The simplest of the three is Folio, shown here in white with gray topographic fabric lining; it’s just a faux leather folio with a pocket for small documents on the interior left side and an iPad holder on the right. Rather than any sort of decoration or design, the exterior is flat, with the small exception of the Incase logo in the bottom right corner. We’re thankful that the material is nice enough to pass enough for real leather, rather than the cheaper-looking alternatives many companies incorporate into their cases. An elastic band is used in place of magnets to hold the lid shut, and this omission also means that’s there’s no automatic locking feature built-in. Altogether, the case is about 3.5” thick.

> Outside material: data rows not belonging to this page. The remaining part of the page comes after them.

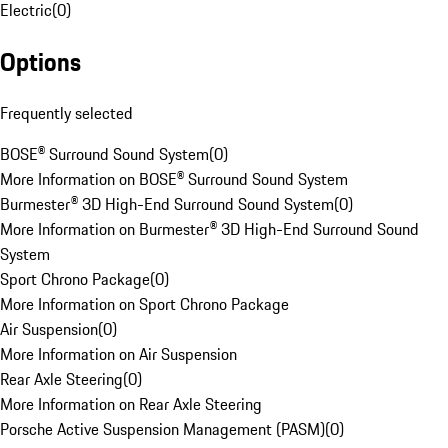
Electric
(
0
)
Options
Frequently selected
BOSE® Surround Sound System
(
0
)
More Information on BOSE® Surround Sound System
Burmester® 3D High-End Surround Sound System
(
0
)
More Information on Burmester® 3D High-End Surround Sound
System
Sport Chrono Package
(
0
)
More Information on Sport Chrono Package
Air Suspension
(
0
)
More Information on Air Suspension
Rear Axle Steering
(
0
)
More Information on Rear Axle Steering
Porsche Active Suspension Management (PASM)
(
0
)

One step up in complexity is Book Jacket. Our review unit was black with a color-matched faux leather and microfiber lining, adding basic video stand functionality by enabling the iPad mini to change angles relative to bars inside the front lid. You can simply lift the left edge up, and then position the tablet at the desired angle for viewing or typing. The iPad-holding frame’s the same, as is the elastic band.
Last is Maki Jacket, shown here with a camouflage fabric exterior and a gray microfiber interior; it also comes in a black version with pink polka dots. Maki Jacket’s lid is segmented somewhat like Apple’s iPad Smart Cover, but doesn’t use magnets to hold its one video viewing or two typing positions. Instead, it relies on the weight of the tablet. Thankfully, it holds these positions well despite the lack of magnets, and they’re all well suited to their tasks.
None of Incase’s iPad mini cases is a real “wow” design; they’re largely more of the same, with no innovative design elements or features. Of the three, Maki Jacket is the most useful as well as the most affordable, a nice combination on paper, though this design could benefit from a more universally appealing pattern—camo and polka dots aren’t for everyone. Otherwise, it’s a good case, and worthy of a general recommendation. Neither Folio or Book Jacket lives up to that level of value. They both offer very limited functionality when compared to other iPad mini cases of the same price, and don’t even have real leather on the outside. Some people will like the cases for their simple designs, but other cases we’ve tested offer the same minimalist looks and features at lower prices. As such, these last two options earn limited recommendations.